**Action item**:
Scan the records for lines with the word "ClickUp", and copy every such line.

Stored data entries:

* * * *

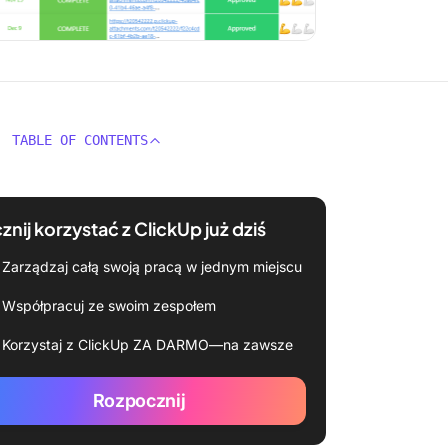
TABLE OF CONTENTS
znij korzystać z ClickUp już dziś
Zarządzaj całą swoją pracą w jednym miejscu
Współpracuj ze swoim zespołem
Korzystaj z ClickUp ZA DARMO—na zawsze
Rozpocznij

* * * *

**Problem solution**:
znij korzystać z ClickUp już dziś
Korzystaj z ClickUp ZA DARMO—na zawsze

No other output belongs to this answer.